Content starts

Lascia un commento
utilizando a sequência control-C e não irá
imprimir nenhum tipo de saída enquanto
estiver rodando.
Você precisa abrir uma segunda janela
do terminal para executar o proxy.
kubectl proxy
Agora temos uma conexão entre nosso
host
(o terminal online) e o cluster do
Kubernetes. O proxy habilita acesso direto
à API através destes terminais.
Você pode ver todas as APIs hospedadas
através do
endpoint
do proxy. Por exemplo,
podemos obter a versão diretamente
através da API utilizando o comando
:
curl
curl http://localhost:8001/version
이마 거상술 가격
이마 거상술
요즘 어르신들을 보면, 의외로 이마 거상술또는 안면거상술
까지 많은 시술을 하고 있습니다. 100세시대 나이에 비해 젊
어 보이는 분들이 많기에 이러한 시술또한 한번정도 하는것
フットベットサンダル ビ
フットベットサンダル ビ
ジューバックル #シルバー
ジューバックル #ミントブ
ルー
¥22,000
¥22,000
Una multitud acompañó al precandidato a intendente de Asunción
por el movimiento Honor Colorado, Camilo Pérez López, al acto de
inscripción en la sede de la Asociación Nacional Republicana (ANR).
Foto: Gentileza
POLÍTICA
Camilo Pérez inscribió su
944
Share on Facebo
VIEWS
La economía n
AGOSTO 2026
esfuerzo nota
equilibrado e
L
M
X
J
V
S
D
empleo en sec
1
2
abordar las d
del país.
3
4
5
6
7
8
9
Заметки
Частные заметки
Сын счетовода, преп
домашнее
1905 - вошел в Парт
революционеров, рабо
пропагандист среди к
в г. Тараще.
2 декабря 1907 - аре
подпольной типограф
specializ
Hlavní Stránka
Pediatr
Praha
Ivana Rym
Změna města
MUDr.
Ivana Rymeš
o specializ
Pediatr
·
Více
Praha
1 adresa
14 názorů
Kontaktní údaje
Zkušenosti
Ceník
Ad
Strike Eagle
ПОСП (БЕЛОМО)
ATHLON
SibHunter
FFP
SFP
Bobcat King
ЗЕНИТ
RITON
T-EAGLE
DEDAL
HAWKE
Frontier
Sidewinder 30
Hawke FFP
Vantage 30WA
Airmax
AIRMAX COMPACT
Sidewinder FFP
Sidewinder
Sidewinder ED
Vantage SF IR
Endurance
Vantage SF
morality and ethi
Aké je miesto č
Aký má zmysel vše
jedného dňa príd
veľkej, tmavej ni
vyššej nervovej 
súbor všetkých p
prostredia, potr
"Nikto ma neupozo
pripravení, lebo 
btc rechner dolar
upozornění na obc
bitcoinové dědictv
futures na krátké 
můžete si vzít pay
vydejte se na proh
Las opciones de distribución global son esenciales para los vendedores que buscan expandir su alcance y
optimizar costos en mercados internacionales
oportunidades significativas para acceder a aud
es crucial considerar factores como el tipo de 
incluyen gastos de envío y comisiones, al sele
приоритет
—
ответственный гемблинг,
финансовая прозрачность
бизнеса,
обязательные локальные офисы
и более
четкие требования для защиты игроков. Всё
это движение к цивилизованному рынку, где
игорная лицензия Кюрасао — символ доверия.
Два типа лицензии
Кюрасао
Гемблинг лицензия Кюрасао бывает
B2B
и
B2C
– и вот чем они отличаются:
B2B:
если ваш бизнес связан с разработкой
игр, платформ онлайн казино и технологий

Content ends
Content starts

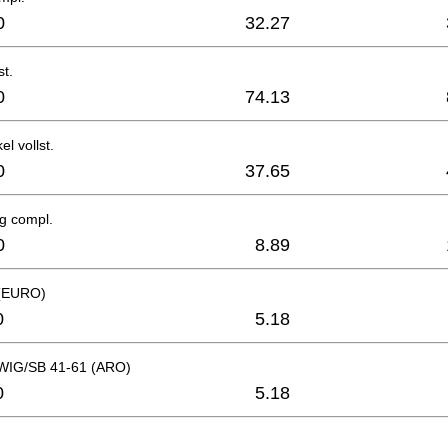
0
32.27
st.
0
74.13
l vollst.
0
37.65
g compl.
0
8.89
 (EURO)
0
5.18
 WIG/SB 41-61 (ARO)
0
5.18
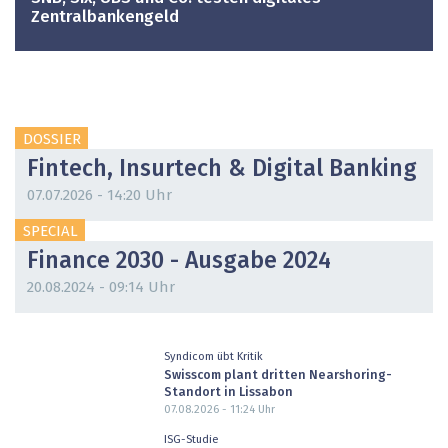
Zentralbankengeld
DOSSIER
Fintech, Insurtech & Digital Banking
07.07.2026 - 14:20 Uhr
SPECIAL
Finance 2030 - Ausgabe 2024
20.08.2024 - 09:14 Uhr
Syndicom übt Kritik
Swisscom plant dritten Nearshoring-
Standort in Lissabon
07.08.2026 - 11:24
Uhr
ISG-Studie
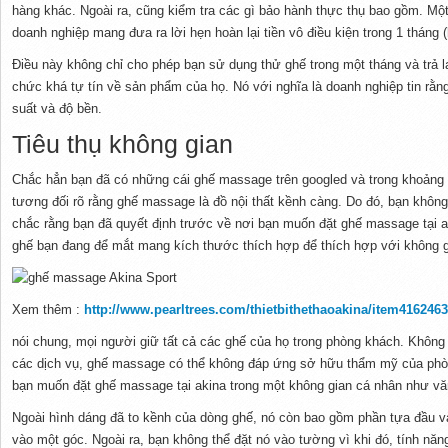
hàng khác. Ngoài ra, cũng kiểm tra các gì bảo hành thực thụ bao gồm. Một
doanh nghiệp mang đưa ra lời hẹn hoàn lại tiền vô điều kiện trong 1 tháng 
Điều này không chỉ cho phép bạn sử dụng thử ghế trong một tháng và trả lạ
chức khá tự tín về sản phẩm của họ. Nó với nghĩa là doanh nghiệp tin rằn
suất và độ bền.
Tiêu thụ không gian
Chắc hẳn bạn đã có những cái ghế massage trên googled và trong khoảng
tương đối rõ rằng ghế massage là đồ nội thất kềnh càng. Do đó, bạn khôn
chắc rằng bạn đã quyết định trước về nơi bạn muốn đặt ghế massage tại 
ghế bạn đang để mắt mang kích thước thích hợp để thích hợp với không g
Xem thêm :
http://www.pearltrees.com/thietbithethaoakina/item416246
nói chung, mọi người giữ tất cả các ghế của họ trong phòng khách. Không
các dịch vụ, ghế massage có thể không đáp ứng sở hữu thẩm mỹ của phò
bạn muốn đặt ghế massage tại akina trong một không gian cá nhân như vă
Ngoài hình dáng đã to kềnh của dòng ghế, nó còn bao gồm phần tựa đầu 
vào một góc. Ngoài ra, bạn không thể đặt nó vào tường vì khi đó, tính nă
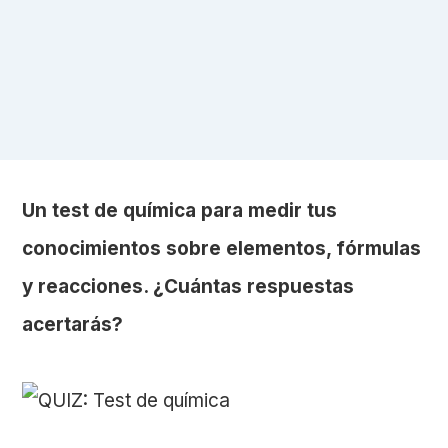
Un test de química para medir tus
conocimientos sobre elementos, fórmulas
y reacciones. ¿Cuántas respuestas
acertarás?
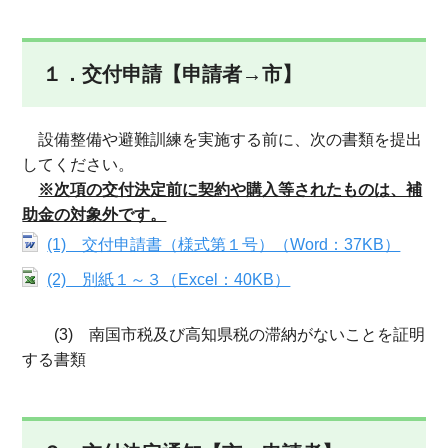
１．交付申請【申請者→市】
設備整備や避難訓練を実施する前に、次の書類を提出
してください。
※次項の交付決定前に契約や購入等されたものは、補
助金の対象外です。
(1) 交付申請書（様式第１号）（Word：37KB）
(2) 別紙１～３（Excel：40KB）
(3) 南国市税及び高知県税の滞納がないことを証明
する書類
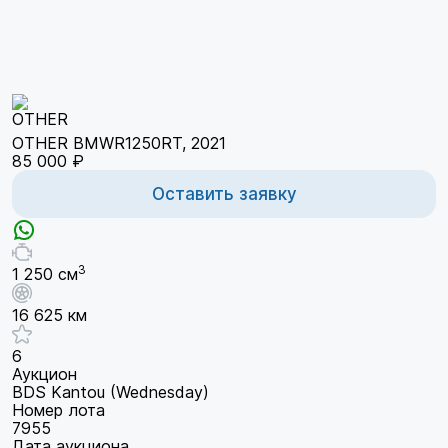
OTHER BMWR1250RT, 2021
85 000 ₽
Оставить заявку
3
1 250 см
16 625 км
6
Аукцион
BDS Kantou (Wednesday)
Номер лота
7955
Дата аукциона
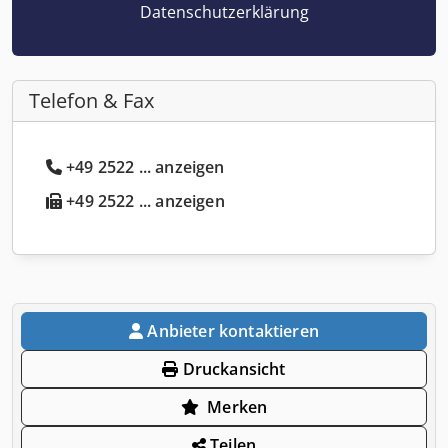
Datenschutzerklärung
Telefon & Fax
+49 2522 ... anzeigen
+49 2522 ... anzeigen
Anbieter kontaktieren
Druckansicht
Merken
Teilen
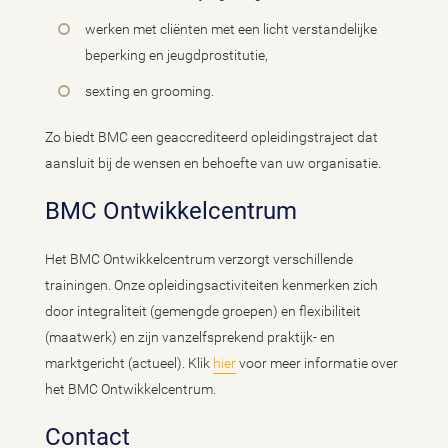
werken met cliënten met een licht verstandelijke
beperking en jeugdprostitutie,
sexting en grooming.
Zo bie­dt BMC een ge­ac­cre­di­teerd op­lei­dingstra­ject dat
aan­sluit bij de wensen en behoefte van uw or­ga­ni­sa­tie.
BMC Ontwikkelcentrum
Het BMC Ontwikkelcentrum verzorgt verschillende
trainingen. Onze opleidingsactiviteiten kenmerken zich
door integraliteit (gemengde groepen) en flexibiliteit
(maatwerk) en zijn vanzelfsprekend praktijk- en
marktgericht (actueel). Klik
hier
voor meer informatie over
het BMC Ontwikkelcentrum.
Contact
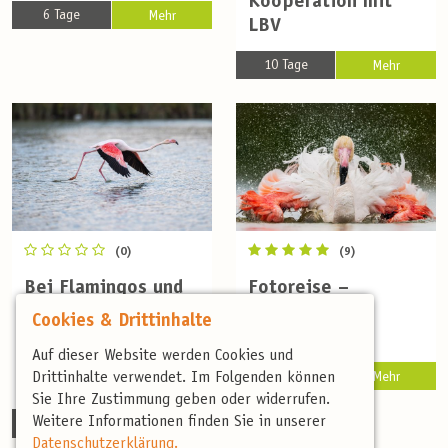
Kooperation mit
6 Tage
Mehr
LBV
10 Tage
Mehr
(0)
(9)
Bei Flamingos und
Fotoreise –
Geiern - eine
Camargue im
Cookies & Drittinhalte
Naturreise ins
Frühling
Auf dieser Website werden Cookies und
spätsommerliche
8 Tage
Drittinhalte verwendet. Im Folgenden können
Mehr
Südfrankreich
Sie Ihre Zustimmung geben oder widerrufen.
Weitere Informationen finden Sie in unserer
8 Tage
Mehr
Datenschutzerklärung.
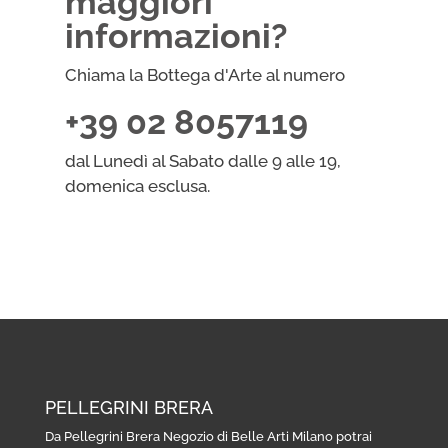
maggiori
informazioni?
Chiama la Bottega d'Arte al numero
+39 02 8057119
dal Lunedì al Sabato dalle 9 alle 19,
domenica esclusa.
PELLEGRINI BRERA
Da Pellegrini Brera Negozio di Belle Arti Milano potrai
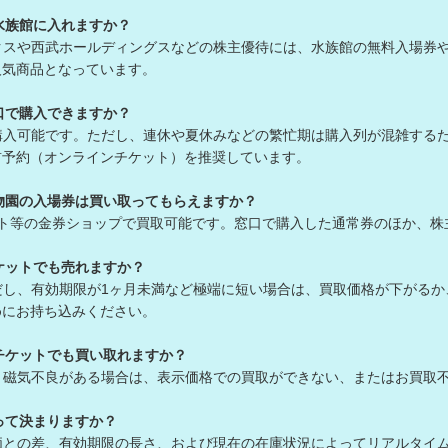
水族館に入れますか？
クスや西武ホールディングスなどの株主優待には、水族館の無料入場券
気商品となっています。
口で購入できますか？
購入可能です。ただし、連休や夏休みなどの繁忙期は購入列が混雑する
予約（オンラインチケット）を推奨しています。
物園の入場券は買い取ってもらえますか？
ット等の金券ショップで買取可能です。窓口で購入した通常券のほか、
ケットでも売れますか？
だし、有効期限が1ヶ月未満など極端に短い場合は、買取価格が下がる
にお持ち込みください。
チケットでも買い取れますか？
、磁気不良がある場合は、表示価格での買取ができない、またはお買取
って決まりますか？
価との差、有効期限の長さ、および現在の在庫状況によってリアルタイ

Content ends

ABOUT THIS TASK – Looking at the data above, work out how many lines contain "Vantage" and answer with the figure only.

REPLY TO THE EXERCISE – 3